- Outfielder
- Born: August 20, 1881 Weston, Massachusetts, U.S.
- Died: August 21, 1975 (aged 94) Baltimore, Maryland, U.S.
- Batted: RightThrew: Unknown

MLB debut
- October 5, 1907, for the Brooklyn Superbas

Last MLB appearance
- October 5, 1907, for the Brooklyn Superbas

MLB statistics
- Batting average: .000
- Home runs: 0
- Runs batted in: 0
- Stats at Baseball Reference

Teams
- Brooklyn Superbas (1907);

= Ed McLane =

American baseball player (1881-1975)

Edward Cameron McLane (August 20, 1881 in Weston, Massachusetts – August 21, 1975 in Baltimore, Maryland), was an American professional baseball player who played outfield in one game for the 1907 Brooklyn Superbas. He attended Fordham University as well as the Maryland Agricultural College.
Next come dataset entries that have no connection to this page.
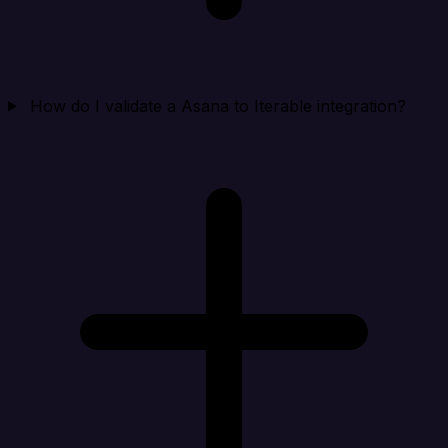
How do I validate a Asana to Iterable integration?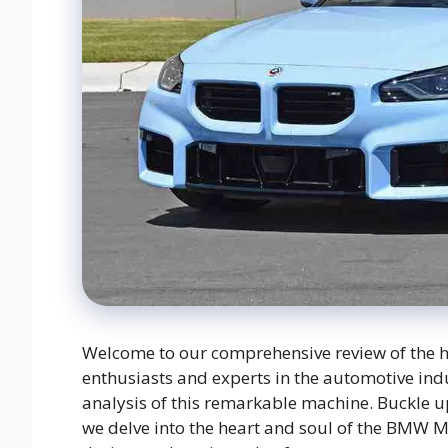
Welcome to our comprehensive review of the 
enthusiasts and experts in the automotive indu
analysis of this remarkable machine. Buckle u
we delve into the heart and soul of the BMW 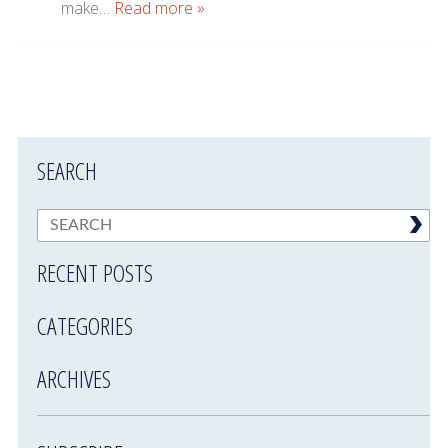
make…
Read more »
SEARCH
RECENT POSTS
CATEGORIES
ARCHIVES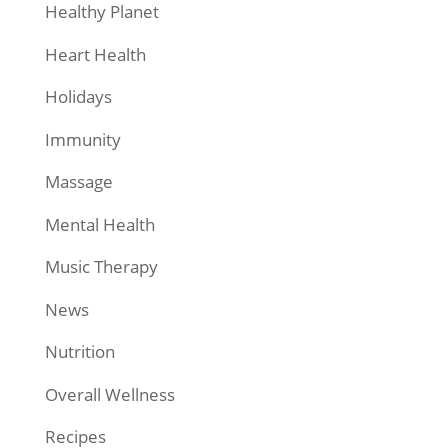
Healthy Planet
Heart Health
Holidays
Immunity
Massage
Mental Health
Music Therapy
News
Nutrition
Overall Wellness
Recipes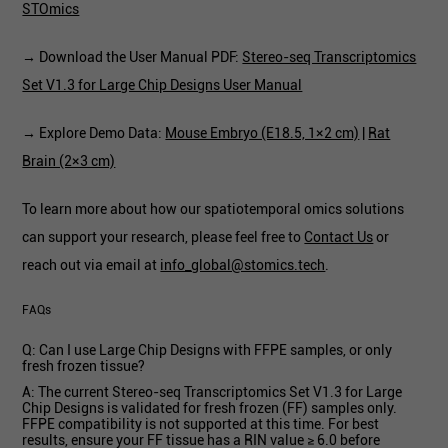
STOmics
→ Download the User Manual PDF:
Stereo-seq Transcriptomics
Set V1.3 for Large Chip Designs User Manual
→ Explore Demo Data:
Mouse Embryo (E18.5, 1×2 cm)
|
Rat
Brain (2×3 cm)
To learn more about how our spatiotemporal omics solutions
can support your research, please feel free to
Contact Us
or
reach out via email at
info_global@stomics.tech
.
FAQs
Q: Can I use Large Chip Designs with FFPE samples, or only
fresh frozen tissue?
A: The current Stereo-seq Transcriptomics Set V1.3 for Large
Chip Designs is validated for fresh frozen (FF) samples only.
FFPE compatibility is not supported at this time. For best
results, ensure your FF tissue has a RIN value ≥ 6.0 before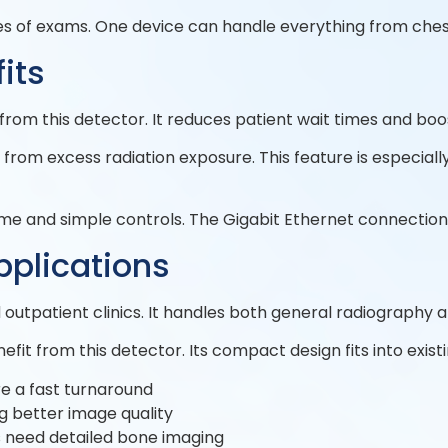
ypes of exams. One device can handle everything from ches
its
rom this detector. It reduces patient wait times and boos
rom excess radiation exposure. This feature is especiall
time and simple controls. The Gigabit Ethernet connection
pplications
d outpatient clinics. It handles both general radiography 
fit from this detector. Its compact design fits into exi
e a fast turnaround
g better image quality
s need detailed bone imaging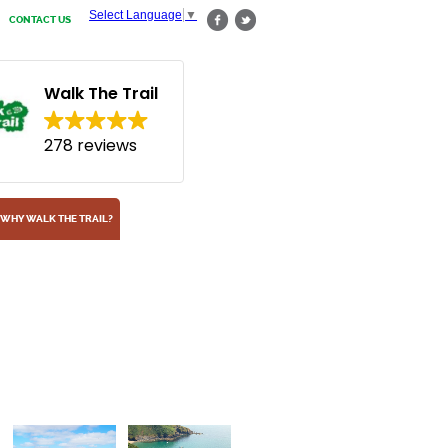
Select Language
▼
CONTACT US
Walk The Trail
278 reviews
WHY WALK THE TRAIL?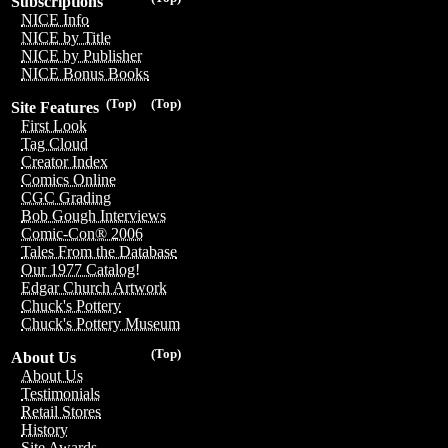
Subscriptions
NICE Info
NICE by Title
NICE by Publisher
NICE Bonus Books
(Top)
(Top)
Site Features
First Look
Tag Cloud
Creator Index
Comics Online
CGC Grading
Bob Gough Interviews
Comic-Con® 2006
Tales From the Database
Our 1977 Catalog!
Edgar Church Artwork
Chuck's Pottery
Chuck's Pottery Museum
(Top)
About Us
About Us
Testimonials
Retail Stores
History
Site Awards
McLane starred for Fordham's baseball team as both a pitcher and outfielder, while also playing guard on the school's football team. He achieved a notable success on the diamond against Yale University on March 25, 1904. Stepping in at the last minute when Fordham's scheduled starting pitcher was incapacitated, he led his school to a 6–3 victory, the results of which were subsequently painted on the wall of the stadium. He received offers from several professional clubs during his college career, but elected to remain in school.

McLane's sole major league appearance was in the second game of a doubleheader and the last game of the season for fifth-place Brooklyn. The Superbas were playing the Boston Doves in Boston. Brooklyn lost the first game 6 to 5. In the second game, Brooklyn's pitcher, Doc Scanlan, faced Boston's rookie Sam Frock. According to The New York Times, "The second game rapidly degenerated into a farce, the Brooklyn players putting up a loose game in the field and at bat." Scanlon lasted only 1/3 inning, giving up 3 walks and 1 hit. George Bell replaced him and did not fare much better; over the first three innings, the Superbas gave up 11 runs without scoring any. With the score 11 to 0, the game was called "by agreement" after the top of the seventh inning.

Along with fellow major league player Jack Coffey, McLane was one of the top two candidates for the job as Fordham's baseball coach in 1910. The school announced on February 13 of that year, however, that they had selected Coffey over McLane, who at that time was an outfielder for Brockton of the New England League.